*** Block opens ***

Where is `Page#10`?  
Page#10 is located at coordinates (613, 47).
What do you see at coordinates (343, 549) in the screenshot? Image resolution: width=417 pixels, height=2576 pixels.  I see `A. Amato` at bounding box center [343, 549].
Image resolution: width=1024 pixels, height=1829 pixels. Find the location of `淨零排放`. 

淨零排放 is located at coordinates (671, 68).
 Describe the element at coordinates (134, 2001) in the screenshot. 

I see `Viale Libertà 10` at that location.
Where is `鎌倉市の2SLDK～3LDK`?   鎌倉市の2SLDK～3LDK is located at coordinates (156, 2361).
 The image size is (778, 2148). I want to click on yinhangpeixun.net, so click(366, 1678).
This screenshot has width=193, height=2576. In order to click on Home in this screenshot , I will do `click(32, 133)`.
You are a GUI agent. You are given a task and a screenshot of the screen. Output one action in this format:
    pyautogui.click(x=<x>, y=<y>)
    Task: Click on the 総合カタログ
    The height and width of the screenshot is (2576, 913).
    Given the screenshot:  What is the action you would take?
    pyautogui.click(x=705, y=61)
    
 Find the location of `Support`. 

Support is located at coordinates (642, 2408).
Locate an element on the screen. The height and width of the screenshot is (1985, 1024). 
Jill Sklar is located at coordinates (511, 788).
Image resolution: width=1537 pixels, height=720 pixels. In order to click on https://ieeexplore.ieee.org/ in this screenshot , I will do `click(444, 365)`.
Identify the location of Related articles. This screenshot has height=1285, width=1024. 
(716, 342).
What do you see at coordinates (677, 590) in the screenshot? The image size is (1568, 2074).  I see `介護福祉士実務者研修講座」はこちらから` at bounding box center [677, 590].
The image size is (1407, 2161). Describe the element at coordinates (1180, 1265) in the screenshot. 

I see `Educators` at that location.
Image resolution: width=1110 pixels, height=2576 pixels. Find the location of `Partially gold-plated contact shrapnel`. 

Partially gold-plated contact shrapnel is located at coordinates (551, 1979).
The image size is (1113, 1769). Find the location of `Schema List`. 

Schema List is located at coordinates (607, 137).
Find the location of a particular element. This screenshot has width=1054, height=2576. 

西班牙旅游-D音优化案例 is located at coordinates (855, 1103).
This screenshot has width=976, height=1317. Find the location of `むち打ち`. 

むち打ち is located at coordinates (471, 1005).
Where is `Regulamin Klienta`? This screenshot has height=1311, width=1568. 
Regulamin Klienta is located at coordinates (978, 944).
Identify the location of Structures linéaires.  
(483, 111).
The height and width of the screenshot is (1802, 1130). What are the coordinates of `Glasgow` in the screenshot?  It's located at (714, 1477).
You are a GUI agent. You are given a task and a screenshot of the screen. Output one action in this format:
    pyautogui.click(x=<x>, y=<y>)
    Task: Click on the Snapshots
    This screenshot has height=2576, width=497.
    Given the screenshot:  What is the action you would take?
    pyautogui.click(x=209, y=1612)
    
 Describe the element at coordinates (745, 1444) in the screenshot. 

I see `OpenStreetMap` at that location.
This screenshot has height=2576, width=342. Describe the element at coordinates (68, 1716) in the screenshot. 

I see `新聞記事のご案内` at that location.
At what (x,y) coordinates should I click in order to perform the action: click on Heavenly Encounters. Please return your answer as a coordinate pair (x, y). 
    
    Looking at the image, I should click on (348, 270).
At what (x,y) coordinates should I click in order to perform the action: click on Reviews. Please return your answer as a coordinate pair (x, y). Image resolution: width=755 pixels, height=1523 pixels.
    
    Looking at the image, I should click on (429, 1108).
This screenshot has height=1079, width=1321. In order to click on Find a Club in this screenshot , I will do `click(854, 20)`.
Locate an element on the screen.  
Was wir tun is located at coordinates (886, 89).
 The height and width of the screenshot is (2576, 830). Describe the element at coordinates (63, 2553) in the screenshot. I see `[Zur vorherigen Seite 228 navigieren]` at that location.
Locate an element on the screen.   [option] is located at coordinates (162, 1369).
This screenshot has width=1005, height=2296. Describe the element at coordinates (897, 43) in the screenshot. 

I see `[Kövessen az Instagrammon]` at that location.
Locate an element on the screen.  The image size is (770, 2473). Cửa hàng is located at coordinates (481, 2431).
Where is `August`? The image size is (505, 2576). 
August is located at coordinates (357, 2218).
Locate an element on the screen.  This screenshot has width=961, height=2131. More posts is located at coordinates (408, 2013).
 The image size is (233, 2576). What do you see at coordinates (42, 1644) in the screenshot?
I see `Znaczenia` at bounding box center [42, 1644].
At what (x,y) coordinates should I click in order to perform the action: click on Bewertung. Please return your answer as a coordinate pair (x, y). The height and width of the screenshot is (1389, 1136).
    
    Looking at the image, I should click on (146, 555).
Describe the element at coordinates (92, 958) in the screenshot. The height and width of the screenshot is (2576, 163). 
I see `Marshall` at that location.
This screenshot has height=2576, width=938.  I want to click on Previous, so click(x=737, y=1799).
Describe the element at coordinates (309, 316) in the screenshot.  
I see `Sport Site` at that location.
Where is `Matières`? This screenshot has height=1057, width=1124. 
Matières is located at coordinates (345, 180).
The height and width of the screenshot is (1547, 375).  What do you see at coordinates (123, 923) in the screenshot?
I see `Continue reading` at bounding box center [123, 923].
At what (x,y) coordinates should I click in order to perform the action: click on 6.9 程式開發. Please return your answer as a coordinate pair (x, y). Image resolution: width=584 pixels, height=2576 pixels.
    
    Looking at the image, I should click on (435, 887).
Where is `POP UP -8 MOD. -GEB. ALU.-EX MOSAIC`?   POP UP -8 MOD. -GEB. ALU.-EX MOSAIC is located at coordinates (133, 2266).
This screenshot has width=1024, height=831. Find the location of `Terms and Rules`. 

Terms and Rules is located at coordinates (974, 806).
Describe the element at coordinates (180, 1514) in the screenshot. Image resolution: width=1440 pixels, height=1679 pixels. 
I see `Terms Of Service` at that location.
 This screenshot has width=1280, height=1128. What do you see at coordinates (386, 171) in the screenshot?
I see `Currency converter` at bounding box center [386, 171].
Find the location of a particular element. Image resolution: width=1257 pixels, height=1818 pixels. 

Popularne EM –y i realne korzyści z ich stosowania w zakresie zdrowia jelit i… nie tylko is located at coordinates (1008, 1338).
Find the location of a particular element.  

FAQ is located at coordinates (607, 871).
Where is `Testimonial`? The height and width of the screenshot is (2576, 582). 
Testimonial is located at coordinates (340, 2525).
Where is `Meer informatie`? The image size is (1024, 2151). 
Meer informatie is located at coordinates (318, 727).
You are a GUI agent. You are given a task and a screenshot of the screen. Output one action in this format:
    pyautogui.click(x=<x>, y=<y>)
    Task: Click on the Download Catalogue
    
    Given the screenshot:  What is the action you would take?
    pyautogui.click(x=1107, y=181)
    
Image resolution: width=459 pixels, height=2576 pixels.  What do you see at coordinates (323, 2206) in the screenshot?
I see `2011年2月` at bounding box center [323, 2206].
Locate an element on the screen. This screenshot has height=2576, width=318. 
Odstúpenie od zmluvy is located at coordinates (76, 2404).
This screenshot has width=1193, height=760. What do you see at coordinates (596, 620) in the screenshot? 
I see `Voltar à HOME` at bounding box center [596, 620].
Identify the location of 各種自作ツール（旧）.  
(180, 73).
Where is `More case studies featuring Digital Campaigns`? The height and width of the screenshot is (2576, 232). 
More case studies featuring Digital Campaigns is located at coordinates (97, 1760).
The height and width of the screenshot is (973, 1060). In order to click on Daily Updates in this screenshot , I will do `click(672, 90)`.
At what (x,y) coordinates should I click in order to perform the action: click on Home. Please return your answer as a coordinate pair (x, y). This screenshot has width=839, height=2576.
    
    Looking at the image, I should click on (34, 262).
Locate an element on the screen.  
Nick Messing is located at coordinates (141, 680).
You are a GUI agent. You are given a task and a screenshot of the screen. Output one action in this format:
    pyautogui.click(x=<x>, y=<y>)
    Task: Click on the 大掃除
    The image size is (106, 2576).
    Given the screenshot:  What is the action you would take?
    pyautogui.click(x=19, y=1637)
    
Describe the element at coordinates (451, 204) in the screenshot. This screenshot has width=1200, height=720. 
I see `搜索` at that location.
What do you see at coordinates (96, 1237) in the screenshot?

*** Block closes ***

▶ [Task prompt] Starting at the line with "Image resolution: width=459", copy every line down to the last one above, exactly as written and with nothing else.

▶ [Exercise response]
Image resolution: width=459 pixels, height=2576 pixels.  What do you see at coordinates (323, 2206) in the screenshot?
I see `2011年2月` at bounding box center [323, 2206].
Locate an element on the screen. This screenshot has height=2576, width=318. 
Odstúpenie od zmluvy is located at coordinates (76, 2404).
This screenshot has width=1193, height=760. What do you see at coordinates (596, 620) in the screenshot? 
I see `Voltar à HOME` at bounding box center [596, 620].
Identify the location of 各種自作ツール（旧）.  
(180, 73).
Where is `More case studies featuring Digital Campaigns`? The height and width of the screenshot is (2576, 232). 
More case studies featuring Digital Campaigns is located at coordinates (97, 1760).
The height and width of the screenshot is (973, 1060). In order to click on Daily Updates in this screenshot , I will do `click(672, 90)`.
At what (x,y) coordinates should I click in order to perform the action: click on Home. Please return your answer as a coordinate pair (x, y). This screenshot has width=839, height=2576.
    
    Looking at the image, I should click on (34, 262).
Locate an element on the screen.  
Nick Messing is located at coordinates (141, 680).
You are a GUI agent. You are given a task and a screenshot of the screen. Output one action in this format:
    pyautogui.click(x=<x>, y=<y>)
    Task: Click on the 大掃除
    The image size is (106, 2576).
    Given the screenshot:  What is the action you would take?
    pyautogui.click(x=19, y=1637)
    
Describe the element at coordinates (451, 204) in the screenshot. This screenshot has width=1200, height=720. 
I see `搜索` at that location.
What do you see at coordinates (96, 1237) in the screenshot?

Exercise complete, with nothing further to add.